The RRAM device was made on a highly doped P⁺-Si substrate with a resistance lower than 0.01 Ω per square, which was also used as a bottom electrode. After standard RCA clean, the native oxide on P⁺-Si wafer was removed by a dilute hydrofluoric (HF) acid (HF: H₂O = 1:100) solution for 60 sec. Then, a 15-nm-thick SiO_x was deposited by reactive sputtering. The composition ratio inside the SiO_x was determined using XPS. Then, a 15-nm-thick amorphous N⁺-Si layer, was formed as the top junction electrode. The diameter of the fabricated device was 120 μm.
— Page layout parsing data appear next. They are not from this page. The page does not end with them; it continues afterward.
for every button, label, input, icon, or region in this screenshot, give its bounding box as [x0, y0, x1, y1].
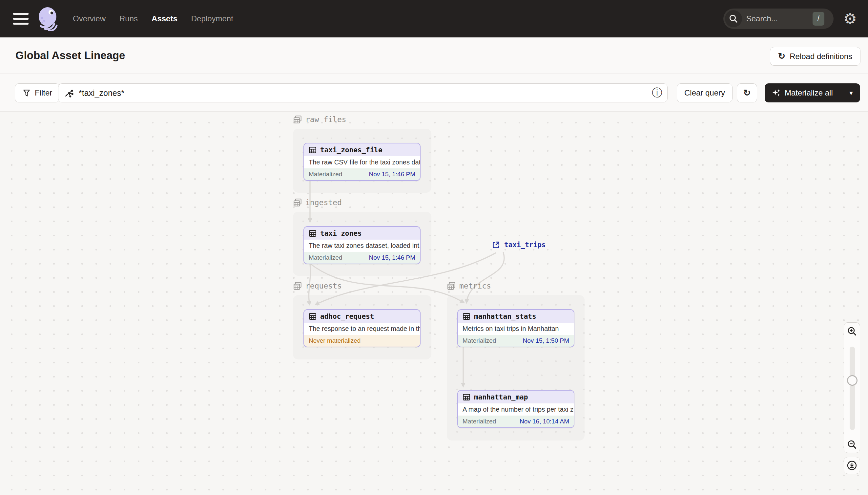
asset-node-header: manhattan_map: [458, 391, 574, 404]
info-icon[interactable]: ⓘ: [652, 87, 662, 98]
asset-name: manhattan_map: [474, 393, 528, 401]
top-navigation-bar: Overview Runs Assets Deployment / ⚙: [0, 0, 868, 37]
asset-name: manhattan_stats: [474, 312, 536, 320]
hamburger-menu-button[interactable]: [13, 12, 31, 26]
page-title: Global Asset Lineage: [15, 49, 125, 62]
nav-item-deployment[interactable]: Deployment: [191, 14, 233, 23]
zoom-in-icon: [847, 326, 857, 337]
chevron-down-icon: ▾: [849, 89, 853, 97]
filter-button[interactable]: Filter: [15, 83, 60, 102]
asset-status-row: Materialized Nov 16, 10:14 AM: [458, 415, 574, 427]
gear-icon: ⚙: [844, 10, 857, 27]
asset-selection-input[interactable]: [58, 83, 668, 102]
refresh-icon: ↻: [778, 52, 786, 61]
refresh-icon: ↻: [743, 89, 751, 98]
asset-description: Metrics on taxi trips in Manhattan: [458, 323, 574, 335]
menu-icon: [13, 13, 29, 15]
asset-name: taxi_zones_file: [320, 146, 383, 154]
page-header: Global Asset Lineage ↻ Reload definition…: [0, 37, 868, 74]
table-icon: [309, 146, 317, 154]
status-label: Materialized: [463, 337, 496, 344]
asset-node-adhoc-request[interactable]: adhoc_request The response to an request…: [303, 309, 421, 347]
asset-node-header: taxi_zones: [304, 227, 420, 240]
nav-item-overview[interactable]: Overview: [73, 14, 106, 23]
asset-name: taxi_zones: [320, 229, 361, 237]
materialize-all-split-button: Materialize all ▾: [765, 83, 860, 102]
status-label: Materialized: [309, 254, 342, 261]
asset-graph-icon: [64, 88, 74, 98]
external-asset-taxi-trips[interactable]: taxi_trips: [491, 240, 546, 250]
asset-status-row: Materialized Nov 15, 1:46 PM: [304, 168, 420, 180]
asset-description: A map of the number of trips per taxi z.…: [458, 404, 574, 415]
table-icon: [463, 393, 471, 401]
lineage-canvas[interactable]: raw_files ingested requests metrics taxi…: [0, 112, 868, 495]
status-label: Materialized: [463, 418, 496, 425]
search-icon: [725, 10, 742, 27]
status-label: Never materialized: [309, 337, 360, 344]
funnel-icon: [22, 89, 31, 97]
group-label-metrics[interactable]: metrics: [447, 281, 491, 290]
table-icon: [309, 312, 317, 320]
sparkles-icon: [772, 89, 780, 97]
asset-status-row: Materialized Nov 15, 1:46 PM: [304, 252, 420, 263]
asset-name: adhoc_request: [320, 312, 374, 320]
asset-group-icon: [293, 115, 302, 124]
asset-group-icon: [447, 281, 456, 290]
nav-item-runs[interactable]: Runs: [119, 14, 138, 23]
main-nav: Overview Runs Assets Deployment: [73, 14, 233, 23]
zoom-slider-track: [850, 347, 855, 430]
asset-node-header: manhattan_stats: [458, 310, 574, 323]
group-label-raw-files[interactable]: raw_files: [293, 115, 347, 124]
asset-node-taxi-zones-file[interactable]: taxi_zones_file The raw CSV file for the…: [303, 143, 421, 181]
clear-query-button[interactable]: Clear query: [677, 83, 732, 102]
asset-description: The raw CSV file for the taxi zones dat.…: [304, 156, 420, 168]
asset-status-row: Never materialized: [304, 335, 420, 347]
nav-item-assets[interactable]: Assets: [152, 14, 177, 23]
lineage-edges: [0, 112, 868, 495]
asset-status-row: Materialized Nov 15, 1:50 PM: [458, 335, 574, 347]
dagster-logo: [37, 6, 59, 31]
asset-group-icon: [293, 281, 302, 290]
search-box[interactable]: /: [723, 8, 834, 29]
table-icon: [309, 229, 317, 237]
refresh-graph-button[interactable]: ↻: [737, 83, 757, 102]
zoom-slider[interactable]: [844, 340, 860, 436]
search-shortcut-badge: /: [813, 12, 825, 25]
status-timestamp: Nov 15, 1:50 PM: [522, 337, 569, 344]
download-image-button[interactable]: [844, 457, 860, 474]
download-icon: [847, 460, 857, 471]
group-label-requests[interactable]: requests: [293, 281, 342, 290]
asset-node-manhattan-stats[interactable]: manhattan_stats Metrics on taxi trips in…: [457, 309, 574, 347]
search-input[interactable]: [746, 8, 805, 29]
edge-taxi-trips-to-manhattan-stats: [466, 252, 504, 303]
zoom-slider-thumb[interactable]: [847, 375, 857, 386]
lineage-toolbar: Filter ⓘ Clear query ↻ Materialize all ▾: [0, 74, 868, 112]
asset-description: The raw taxi zones dataset, loaded int..…: [304, 240, 420, 252]
asset-node-header: adhoc_request: [304, 310, 420, 323]
zoom-out-button[interactable]: [844, 436, 860, 453]
asset-node-taxi-zones[interactable]: taxi_zones The raw taxi zones dataset, l…: [303, 226, 421, 264]
table-icon: [463, 312, 471, 320]
group-label-ingested[interactable]: ingested: [293, 198, 342, 207]
status-timestamp: Nov 16, 10:14 AM: [520, 418, 569, 425]
status-timestamp: Nov 15, 1:46 PM: [369, 254, 415, 261]
asset-node-manhattan-map[interactable]: manhattan_map A map of the number of tri…: [457, 390, 574, 428]
status-label: Materialized: [309, 171, 342, 178]
asset-group-icon: [293, 198, 302, 207]
zoom-in-button[interactable]: [844, 322, 860, 340]
status-timestamp: Nov 15, 1:46 PM: [369, 171, 415, 178]
reload-definitions-button[interactable]: ↻ Reload definitions: [770, 47, 861, 66]
asset-node-header: taxi_zones_file: [304, 143, 420, 156]
materialize-dropdown-button[interactable]: ▾: [842, 83, 860, 102]
materialize-all-button[interactable]: Materialize all: [765, 83, 842, 102]
asset-selection-field: ⓘ: [58, 83, 668, 102]
asset-description: The response to an request made in th...: [304, 323, 420, 335]
external-link-icon: [491, 240, 501, 250]
settings-gear-button[interactable]: ⚙: [844, 11, 857, 26]
zoom-out-icon: [847, 439, 857, 450]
The I-V characteristics was measured using an HP4155B parameter analyzer. The voltage was applied on the N⁺-Si (top electrode) side and P⁺-Si (bottom electrode) were grounded. The sweep rate is 0.5 V/s. A Thermo K-alpha system with an X-ray spot size of 400 μm was employed for XPS measurements. The cross-sectional image of the RRAM device was measured using a JEOL 2010F high-resolution TEM. The modeled data for HRS and LRS were fitted under positive and negative voltage bias, respectively.